Troy Palmquist has similarly relied on existing platforms for his brokerage, The Address, which operates in the Los Angeles area and currently boasts between 30 and 40 agents.

“It makes no sense to try to go recreate the wheel,” Palmquist told Inman.

Palmquist (who also writes a column for Inman) launched his brokerage in 2017 with a unique take on office space, but more recently has been investing heavily in various technologies. About a month ago, for example, he signed up with MoxiWorks, a company that provides everything from coaching to lead tracking to data analysis. Palmquist said he was particularly drawn to the company’s MoxiHub product, an intranet that facilitates communication across a brokerage, as well as the dashboard feature and the customer relationship manager (CRM).

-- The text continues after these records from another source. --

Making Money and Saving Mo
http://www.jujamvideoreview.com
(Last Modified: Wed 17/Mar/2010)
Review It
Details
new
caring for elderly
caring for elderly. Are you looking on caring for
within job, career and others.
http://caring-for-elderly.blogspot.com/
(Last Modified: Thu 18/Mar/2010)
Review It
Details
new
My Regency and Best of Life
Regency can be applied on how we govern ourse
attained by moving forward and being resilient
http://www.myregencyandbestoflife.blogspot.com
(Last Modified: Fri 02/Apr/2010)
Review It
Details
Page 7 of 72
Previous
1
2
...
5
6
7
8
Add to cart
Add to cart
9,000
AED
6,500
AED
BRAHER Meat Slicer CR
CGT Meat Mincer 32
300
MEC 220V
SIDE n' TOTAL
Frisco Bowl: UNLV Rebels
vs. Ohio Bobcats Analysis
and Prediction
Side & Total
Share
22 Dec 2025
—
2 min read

“Their technology is amazing, it’s better than anything I’d ever be able to build,” he added. “To me it was something I saw value in offering to our agents because if I didn’t, the competitor does.”

The Address pays about $3,500 per month to give up to 100 agents access to MoxiWorks’ technology (the brokerage has plans to grow in the near future). Palmquist acknowledged that some independent brokerages, particularly smaller ones, may chafe at the price of advanced technology, but noted that for him it only takes a couple of additional transactions to more than make up for the cost. And, he said, the fact that The Address uses MoxiWorks should be a selling point to other agents.

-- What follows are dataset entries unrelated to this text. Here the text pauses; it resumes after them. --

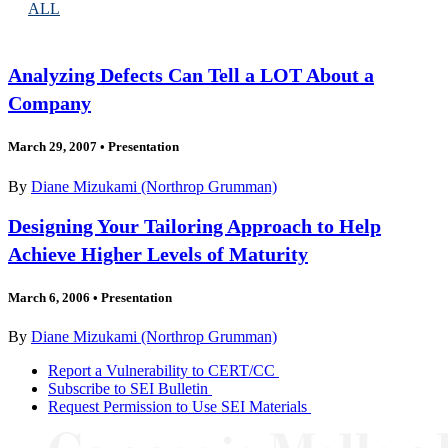
ALL
Analyzing Defects Can Tell a LOT About a
Company
March 29, 2007
•
Presentation
By
Diane Mizukami (Northrop Grumman)
Designing Your Tailoring Approach to Help
Achieve Higher Levels of Maturity
March 6, 2006
•
Presentation
By
Diane Mizukami (Northrop Grumman)
Report a Vulnerability to CERT/CC
Subscribe to SEI Bulletin
Request Permission to Use SEI Materials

“We should hopefully be able to recruit against the agents that have gone to Compass,” he added.

The comment was an acknowledgement that indie brokerages are currently up against some significant high-tech muscle. Fueled by waves of Softbank cash, Compass alone is valued at $4.4 billion, for example, and has earned a steady stream of headlines related to its various technology investments.

Palmquist pointed out that other big real estate firms, such as Keller Williams, which now describes itself as a “technology company,” are investing in things like platforms and CRMs as well. But he argued that indie brokerages are really the best-positioned to use technology because they have “the customers’ best interest in mind.”

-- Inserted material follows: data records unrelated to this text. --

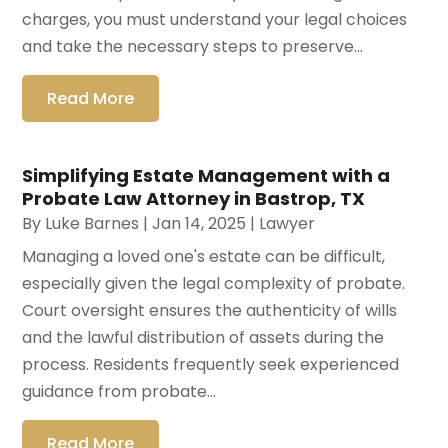
charges, you must understand your legal choices
and take the necessary steps to preserve...
Read More
Simplifying Estate Management with a
Probate Law Attorney in Bastrop, TX
By
Luke Barnes
|
Jan 14, 2025
|
Lawyer
Managing a loved one's estate can be difficult,
especially given the legal complexity of probate.
Court oversight ensures the authenticity of wills
and the lawful distribution of assets during the
process. Residents frequently seek experienced
guidance from probate...
Read More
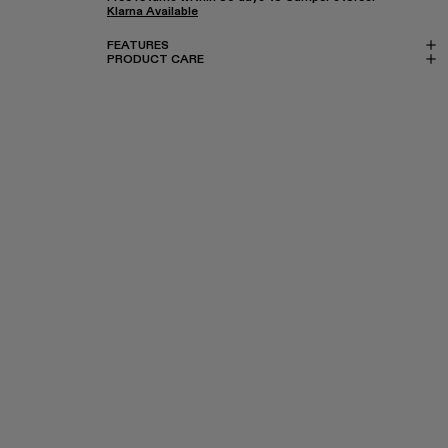
Klarna Available
FEATURES
PRODUCT CARE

A screen shot showing one part of MoxiWorks’ interface | Credit: MoxiWorks

MoxiWorks itself, naturally, agreed that smaller companies ought to be leveraging technology. Asked about what kind of benefits the company’s software offers to smaller brokerages, a MoxiWorks spokesperson told Inman in an email that “they’re able to use the exact same technology that’s in use by some of the biggest and most successful brokerages — many of which are also independents — in the country.”

Of course, MoxiWorks (and other tech providers generally) is also used by large real estate companies, but the spokesperson argued that for smaller independent brokerages the company still “dramatically cuts the cost of putting together a custom tech stack that’s unique to your brokerage and appropriate for your value proposition.”

In Palmquist’s case, MoxiWorks also is only part of the equation. He said his brokerage also uses RealScout‘s data services, for example, as well as Spacio, which provides lead generation solutions that agents can use at open houses. Together, these companies have opened up a fast track for The Address in which it can get access to mature technology without spending years developing it independently. And that, Palmquist added, means his brokerage can spend more putting people in homes.

“I think real estate companies need to be real estate companies,” Palmquist added, “and not tech companies.”